Mark blinks. Something crosses his face, some emotion that clouds the sunshine of his eyes. "Hold on. Are you the ones who got that stupid no-cat policy started? You and Oreo?"
The bald man leaves to take a call, tells us he'll only be a minute.
My lips hover around the shapes of a thousand words. Somehow they settle on: "What no-cat policy? No one told us about that when we came in."
"Well, no," Mark says, "because we all thought that newsletter was bogus. We haven't had any incidents here of anyone using cats to cheat."
He's staring at me but I can't meet his gaze. Oreo meows unconvincingly.
Mark frowns. "Oh, Trevor, please tell me you didn't—"
"Sorry, that was the wife," Baldy says, pocketing his phone. "Y'all ready to play?"
Oreo slinks into the seat beside me, and Mark's question once again slips into the void.
Oreo and I forfeit the first few games, as usual, to lull Baldy into a false sense of security. "Busted," Mark says the fourth time we lose, out of habit surely. But it makes me wonder if he's waiting for my response, waiting for me to say the magic words from our love story, waiting for me to make everything right.
I nudge my stack of chips over to Oreo. "I'm gonna sit out for a bit."
He opens his mouth to argue but knows better, plays it off as a yawn.
Oreo and Baldy get their cards. As they're weighing their options, I stare at Mark until he's forced to acknowledge me. "What?" he says.
"Oops." I pretend to look away. "Busted."
But the come-on doesn't work in reverse. Mark rolls his eyes, deals another card.
"Nothing? No reaction?" I feign indignation.
He sighs, deals a fourth. "What would you like me to say, Trevor?"
It occurs to me that I have no idea. "Why did you leave?" I ask.
"I told you already, didn't I?" Mark deals the fifth card. "I can't keep a ship afloat if it's full of holes. I can only patch up so many."
"I don't need patching." This time the indignation is real.
He turns to me. "I want to believe that, Trevor. Really, I do."
Before I can respond, something in my peripheral vision stops me. I look to see Oreo moving our entire stack of chips forward, thousands of dollars worth. He's all in. So is Baldy.
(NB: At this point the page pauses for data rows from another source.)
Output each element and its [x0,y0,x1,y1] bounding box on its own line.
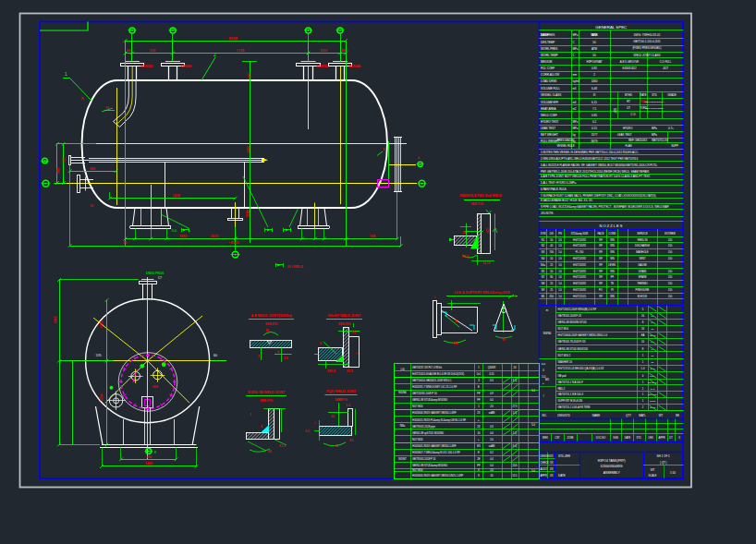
svg-text:15: 15 [90,204,93,208]
svg-text:50: 50 [592,54,596,57]
svg-text:N2: N2 [542,244,545,248]
svg-text:450: 450 [549,295,554,298]
svg-text:325: 325 [61,157,65,163]
svg-text:N8a: N8a [400,424,406,428]
svg-text:5-0: 5-0 [531,389,535,393]
svg-text:25: 25 [550,263,553,267]
svg-text:N7: N7 [542,275,545,279]
svg-text:40: 40 [246,210,250,213]
svg-text:a-a: a-a [542,363,545,366]
svg-text:1: 1 [65,71,67,77]
svg-text:SCALE: SCALE [649,474,657,478]
svg-text:60: 60 [502,338,506,342]
svg-text:HG20615-96XX PL&amp;SL&amp;LM: HG20615-96XX PL&amp;SL&amp;LM 80-1.6 RF [412,418,467,422]
svg-text:MPa: MPa [652,127,657,130]
svg-text:9.PIPE LOAD, NOZZLE&amp;GASKET: 9.PIPE LOAD, NOZZLE&amp;GASKET FACES, PR… [541,205,669,209]
svg-text:C: C [573,54,575,57]
svg-text:HG/T20606-2009 GASKET XB350 DN: HG/T20606-2009 GASKET XB350 DN50-1.6 [558,333,608,337]
svg-text:150: 150 [668,295,673,298]
svg-text:NB/T47013-2015-I: NB/T47013-2015-I [645,107,665,110]
svg-text:WT: WT [659,414,664,417]
svg-text:1.6: 1.6 [558,263,562,267]
svg-text:CORR.ALLOW: CORR.ALLOW [541,73,559,77]
svg-text:REF: GB150XX: REF: GB150XX [628,139,647,142]
svg-text:FEED-IN: FEED-IN [638,238,648,242]
svg-text:EXT/REM: EXT/REM [665,232,676,236]
svg-text:14.18: 14.18 [482,261,490,265]
svg-text:Q345R: Q345R [488,366,496,369]
svg-text:DN40: DN40 [181,64,191,68]
svg-text:VOLUME FULL: VOLUME FULL [541,87,560,91]
svg-text:25: 25 [550,282,553,285]
svg-text:40: 40 [550,244,553,248]
svg-text:HG20592-7 WNSOCKET LS1 25-1.6: HG20592-7 WNSOCKET LS1 25-1.6 RF [412,385,457,389]
svg-text:2-0: 2-0 [305,429,310,433]
svg-text:HG20606-96XX GASKET XB350-1.6R: HG20606-96XX GASKET XB350-1.6RF [412,411,457,415]
svg-text:SYM: SYM [541,232,546,236]
svg-text:HYDRO: HYDRO [623,127,633,130]
svg-text:GB901-88 STUD M16X130: GB901-88 STUD M16X130 [558,347,589,351]
svg-text:2070: 2070 [211,235,218,238]
svg-text:6.2: 6.2 [490,451,494,454]
svg-text:STD: STD [652,93,656,97]
svg-text:51.5: 51.5 [512,474,518,478]
svg-text:198: 198 [370,235,375,238]
svg-text:GB/T4713-1 N B 100-3: GB/T4713-1 N B 100-3 [558,393,584,396]
svg-text:N9: N9 [542,288,545,292]
svg-text:LEVEL: LEVEL [608,263,616,267]
svg-text:HG20605-96XX GASKET XB350-1.6R: HG20605-96XX GASKET XB350-1.6RF [412,444,457,448]
svg-text:N4: N4 [542,257,545,260]
svg-text:RF: RF [599,270,603,273]
svg-text:A.B WELD JOINT(N3/N5a): A.B WELD JOINT(N3/N5a) [251,314,293,318]
svg-text:CNT: CNT [555,436,560,440]
svg-text:NB/T47013-2015-II: NB/T47013-2015-II [644,101,665,103]
svg-text:RE: RE [676,414,679,417]
svg-text:K2: K2 [349,439,353,442]
svg-text:8079: 8079 [591,139,598,143]
svg-text:SK1.5: SK1.5 [327,369,335,373]
svg-text:DES.TEMP: DES.TEMP [541,41,555,44]
svg-text:10: 10 [641,340,644,344]
svg-text:TANK: TANK [591,33,598,37]
svg-text:150: 150 [668,250,673,254]
svg-text:E: E [478,451,480,454]
svg-text:K1: K1 [338,398,342,402]
svg-text:1.0: 1.0 [558,295,562,298]
svg-text:60: 60 [265,329,269,332]
svg-text:1.5: 1.5 [346,404,350,407]
svg-text:N3/N4: N3/N4 [543,332,552,335]
svg-text:HG/T20592: HG/T20592 [573,263,586,267]
svg-text:50: 50 [550,257,553,260]
svg-text:A.B X-GROOVE: A.B X-GROOVE [620,60,639,64]
svg-text:GB901-88 STUD&amp;M16X60: GB901-88 STUD&amp;M16X60 [412,398,448,402]
svg-text:50: 50 [550,238,553,242]
svg-text:25: 25 [550,288,553,292]
svg-text:HG/T21515: HG/T21515 [573,295,586,298]
svg-text:N5/N6: N5/N6 [398,391,407,394]
svg-text:CHECK: CHECK [541,461,550,465]
svg-text:SEE-FIG: SEE-FIG [260,399,273,403]
svg-text:MPa: MPa [573,120,579,124]
svg-text:1.6: 1.6 [558,288,562,292]
svg-text:2465: 2465 [54,316,57,323]
svg-text:HG/T20592: HG/T20592 [573,282,586,285]
svg-text:HG/T20592: HG/T20592 [573,275,586,279]
svg-text:EA: EA [641,333,645,337]
svg-text:N2a/N7 WELD JOINT: N2a/N7 WELD JOINT [328,314,361,318]
svg-text:LEAK TEST: LEAK TEST [617,133,632,137]
svg-text:WN: WN [610,270,615,273]
svg-text:PN: PN [558,232,562,236]
svg-text:DISCHARGE: DISCHARGE [635,244,650,248]
svg-text:ASSEMBLY: ASSEMBLY [604,471,621,475]
svg-text:1265: 1265 [100,320,104,328]
svg-text:WELD COEF: WELD COEF [541,114,557,117]
svg-text:120: 120 [453,342,458,345]
svg-text:680: 680 [55,168,59,174]
svg-text:3.ALL NOZZLE FLANGE FACES: RF.: 3.ALL NOZZLE FLANGE FACES: RF. GASKET: X… [541,163,658,167]
svg-text:WN: WN [610,295,615,298]
svg-text:0.4: 0.4 [490,398,494,402]
svg-text:STD&amp;SIZE: STD&amp;SIZE [571,232,589,236]
svg-text:WELD JOINT CLASS: WELD JOINT CLASS [634,54,661,57]
svg-text:RF: RF [599,250,603,254]
svg-text:RF: RF [599,275,603,279]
Panic twists my organs like balloon animals. "What are you doing?" I demand, to which he responds by licking his paw and rubbing his face—the straight flush signal. He reveals his cards: 10-6, all diamonds. Then leaps onto the table, slinks behind the winnings, pushes them forward.
"Not so fast, bucko," Baldy interjects, dropping his cards. Ace-10, all hearts.
Oreo stares, opening and closing his mouth. It reminds me of the time he ate some peanut butter. The only thing he's eating now is crow.
"Come to papa!" Baldy reaches past Oreo and collects our chips, the culmination of a month's worth of poker games.
"Oreo," I say, surprised at how even my voice is. I don't think the realization's hit me yet that we've lost all our money.
"Shit," he hisses. He says it again, raking a paw across the table. His claws leave ghostly indents in the felt.
Mark stops collecting cards. The ace of hearts falls from his grasp. He turns to our cat. "Did he just talk?"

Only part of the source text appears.